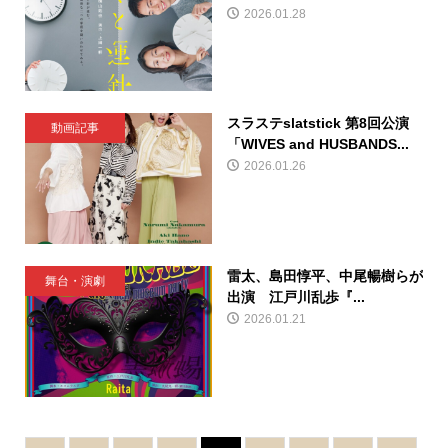
2026.01.28
スラステslatstick 第8回公演
動画記事
「WIVES and HUSBANDS...
2026.01.26
雷太、島田惇平、中尾暢樹らが
舞台・演劇
出演 江戸川乱歩『...
2026.01.21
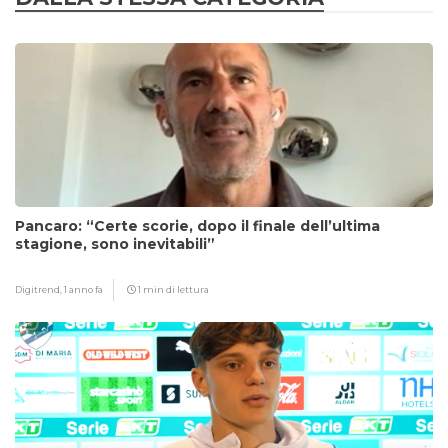
Pancaro: “Certe scorie, dopo il finale dell’ultima
stagione, sono inevitabili”
Digitrend,
1 anno fa
1 min di lettura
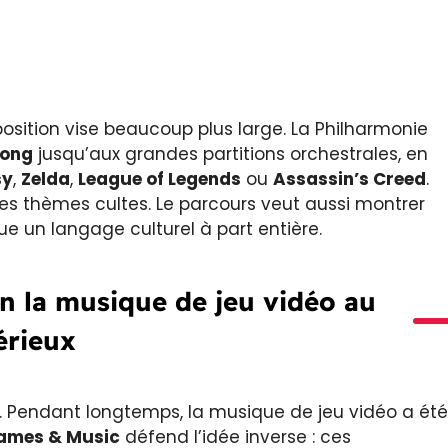
xposition vise beaucoup plus large. La Philharmonie
ong
jusqu’aux grandes partitions orchestrales, en
sy
,
Zelda
,
League of Legends
ou
Assassin’s Creed
.
des thèmes cultes. Le parcours veut aussi montrer
 un langage culturel à part entière.
n la musique de jeu vidéo au
érieux
jet. Pendant longtemps, la musique de jeu vidéo a été
ames & Music
défend l’idée inverse : ces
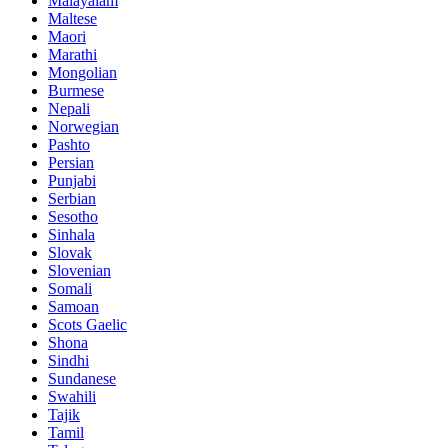
Malayalam
Maltese
Maori
Marathi
Mongolian
Burmese
Nepali
Norwegian
Pashto
Persian
Punjabi
Serbian
Sesotho
Sinhala
Slovak
Slovenian
Somali
Samoan
Scots Gaelic
Shona
Sindhi
Sundanese
Swahili
Tajik
Tamil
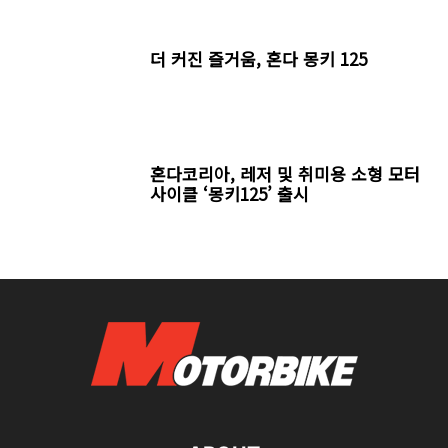
더 커진 즐거움, 혼다 몽키 125
혼다코리아, 레저 및 취미용 소형 모터
사이클 ‘몽키125’ 출시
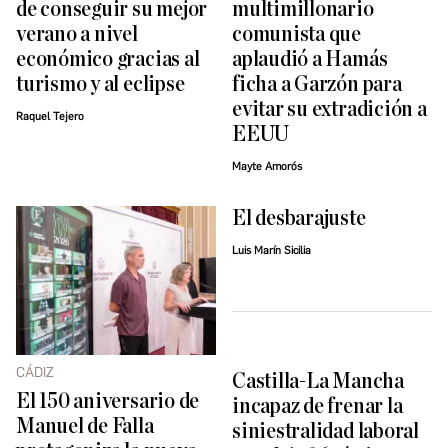
de conseguir su mejor
multimillonario
verano a nivel
comunista que
económico gracias al
aplaudió a Hamás
turismo y al eclipse
ficha a Garzón para
evitar su extradición a
Raquel Tejero
EEUU
Mayte Amorós
El desbarajuste
Luis Marín Sicilia
CÁDIZ
Castilla-La Mancha
El 150 aniversario de
incapaz de frenar la
Manuel de Falla
siniestralidad laboral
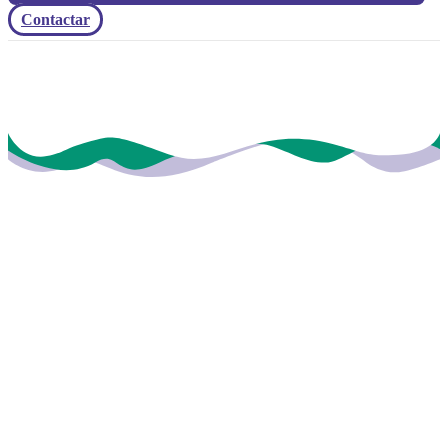
Contactar
FIBRA ÓPTICA · MÓVIL · WIMAX
Torre del
Mar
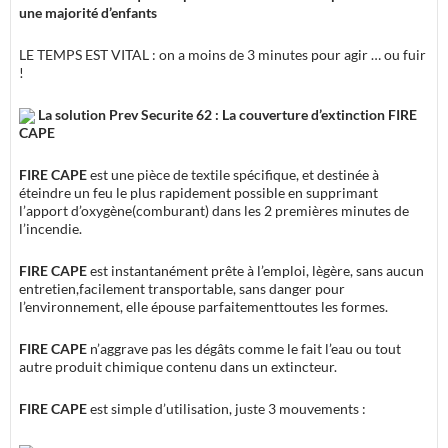
une majorité d’enfants
LE TEMPS EST VITAL
: on a moins de
3 minutes pour agir … ou fuir
!
La solution Prev Securite 62 : La couverture d’extinction FIRE
CAPE
FIRE CAPE
est une pièce de textile spécifique, et destinée à
éteindre un feu le plus rapidement possible en
supprimant
l’apport d’oxygène
(comburant) dans les
2 premières minutes de
l’incendie
.
FIRE CAPE
est
instantanément prête à l’emploi
,
lègère
, sans
aucun
entretien
,
facilement transportable
, sans danger pour
l’environnement, elle épouse parfaitement
toutes les formes
.
FIRE CAPE
n’aggrave pas les dégâts
comme le fait l’eau ou tout
autre produit chimique contenu dans un extincteur.
FIRE CAPE
est
simple d’utilisation
, juste
3 mouvements
:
::::
No pictures should appear in the copy. Reproduce exactly the lines from the line containing "El desbarajuste" through the last line of the data, inclusive.

El desbarajuste
Luis Marín Sicilia
CÁDIZ
Castilla-La Mancha
El 150 aniversario de
incapaz de frenar la
Manuel de Falla
siniestralidad laboral
Contactar
FIBRA ÓPTICA · MÓVIL · WIMAX
Torre del
Mar
une majorité d’enfants
LE TEMPS EST VITAL
: on a moins de
3 minutes pour agir … ou fuir
!
La solution Prev Securite 62 : La couverture d’extinction FIRE
CAPE
FIRE CAPE
est une pièce de textile spécifique, et destinée à
éteindre un feu le plus rapidement possible en
supprimant
l’apport d’oxygène
(comburant) dans les
2 premières minutes de
l’incendie
.
FIRE CAPE
est
instantanément prête à l’emploi
,
lègère
, sans
aucun
entretien
,
facilement transportable
, sans danger pour
l’environnement, elle épouse parfaitement
toutes les formes
.
FIRE CAPE
n’aggrave pas les dégâts
comme le fait l’eau ou tout
autre produit chimique contenu dans un extincteur.
FIRE CAPE
est
simple d’utilisation
, juste
3 mouvements
:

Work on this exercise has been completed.